PACE: A Smarter, Safer System for Overtaking
Overtaking is one of the highest-risk things a motorcyclist ever does.
It can feel smooth and natural when it goes right … and utterly unforgiving when it doesn’t.
UK road-safety data consistently shows how serious the danger is: motorcyclists make up only 2% of traffic but account for over 20% of road deaths and overtakes ... especially offside passes of moving vehicles ... carry a collision rate almost four times higher than predicted averages.
Ineffective observation is one of the top contributory factors in fatal and serious motorcycle crashes.
So if we’re going to overtake, we need a system that keeps us thinking clearly under pressure.
That’s where PACE comes in ...
1. PLAN
Planning begins with observation — what you see determines what you can safely do.
This is the thinking phase where the overtake is built, not performed.
Good planning means:
a) Assessing single-vehicle overtakes
What is the speed of the vehicle ahead vs yours?
How much acceleration do you need to clear it safely?

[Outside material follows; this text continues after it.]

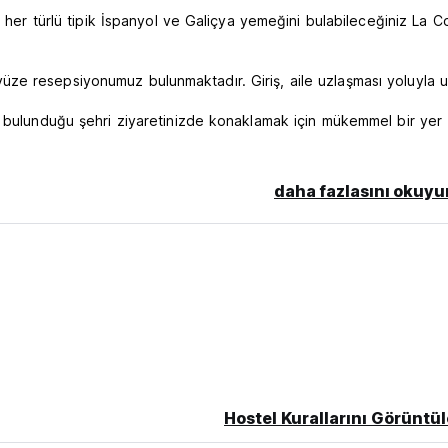
e her türlü tipik İspanyol ve Galiçya yemeğini bulabileceğiniz La C
ze resepsiyonumuz bulunmaktadır. Giriş, aile uzlaşması yoluyla 
n bulunduğu şehri ziyaretinizde konaklamak için mükemmel bir yer
daha fazlasını okuyu
Hostel Kurallarını Görüntül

Is the view ahead sufficient — for the whole manoeuvre, not just the start?
Where is your abort point? Where is your merge-back point?

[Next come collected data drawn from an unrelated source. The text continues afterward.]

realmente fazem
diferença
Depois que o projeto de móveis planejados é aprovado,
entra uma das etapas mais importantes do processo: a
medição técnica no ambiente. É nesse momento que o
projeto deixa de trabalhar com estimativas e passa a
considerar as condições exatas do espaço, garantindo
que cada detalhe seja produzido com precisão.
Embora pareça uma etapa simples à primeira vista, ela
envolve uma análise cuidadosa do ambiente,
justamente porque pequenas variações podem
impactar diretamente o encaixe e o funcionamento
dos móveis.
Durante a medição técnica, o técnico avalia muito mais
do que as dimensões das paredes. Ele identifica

b) Assessing multi-vehicle overtakes
This is where many riders get it wrong.
Multiple overtakes demand:
A much longer clear view
A realistic understanding of how long your bike takes to accelerate and clear two, three, or four vehicles
A clear plan for where you will safely merge back if anything changes
Awareness that “vehicle 2” may behave differently from “vehicle 1”

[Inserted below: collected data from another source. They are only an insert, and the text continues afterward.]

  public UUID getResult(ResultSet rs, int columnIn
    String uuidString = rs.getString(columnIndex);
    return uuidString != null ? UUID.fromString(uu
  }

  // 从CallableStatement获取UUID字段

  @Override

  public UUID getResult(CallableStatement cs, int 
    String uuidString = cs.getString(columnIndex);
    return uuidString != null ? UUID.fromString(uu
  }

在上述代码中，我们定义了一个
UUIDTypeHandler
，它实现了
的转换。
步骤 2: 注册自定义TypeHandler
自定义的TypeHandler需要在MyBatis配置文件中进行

Never let the desire to ‘clean up the line’ override the maths of time/distance.
c) Planning around large vehicles
Large vehicles like HGVs, buses, vans and agricultural kit drastically reduce your forward view.
A key advanced-rider trick:
Drop back to increase view, not speed up to ‘keep your place’.
When you drop back:
Your view opens up
You get more time to plan
You can see hazards earlier
Opportunities reveal themselves sooner
Sitting close behind a large vehicle destroys your planning phase — you’re reacting, not riding.
d) Only plan overtakes that give you real benefit
If it won’t reduce risk, improve flow, or increase safety… why bother?
Planning is the difference between a controlled manoeuvre and a hasty guess.
2. ANTICIPATE
Good riders don’t just observe the present — they predict the future.
Anticipation is the art of seeing problems before they become threats.
This includes:
Predicting what the overtake vehicle might do
Could they speed up? Brake? Turn right? Drift toward the centre?
Reading the road ahead
Any junctions, farm tracks, cresting hills, dips, bends, or masking hedges?
Looking deep into the oncoming lane
Oncoming vehicles appear suddenly from dips, shadows, or rises.
Watching other road users in the chain
In a multi-vehicle line, drivers behave differently — the first might brake while the second speeds up.
Anticipation is why hesitation is so dangerous:
you burn valuable time in the worst possible place — in the danger zone.
3. COMMIT
Once the plan is sound and the picture is safe, the decision must be firm.
Commitment means:
A final mirror + shoulder check
A last look ahead to confirm nothing has changed
Clear body or indicator signalling
A firm decision: go or don’t go — but don’t go halfway
Being mentally ready to abort if circumstances shift
Hesitation during the commitment phase is where many overtakes fail.
Indecision extends your time in the wrong lane and removes predictability for other road users.
Commitment doesn't mean stubbornness — it means clarity of thought.
4. EXECUTE
This is the physical overtake — time for smooth, professional control.
Execution includes:
Strong, progressive acceleration — enough to shorten exposure time
Using the correct position in the oncoming lane to maximise vision and safety
Passing quickly but smoothly
Keeping the scan alive: forward, oncoming lane, mirrors, vehicle being passed
Staying mentally agile: if something changes, abort cleanly
At this moment, your risk is highest.
Everything you’ve planned comes together — or it doesn’t.
After the pass:
Merge smoothly back into lane without cutting in
Rebuild space from the overtaken vehicle
Adjust speed back to safe flow
Re-establish observation: new hazards, new opportunities, new plan
Reset your composure
Many riders complete the pass but fail to reset — then ride into the next hazard mentally “offline”.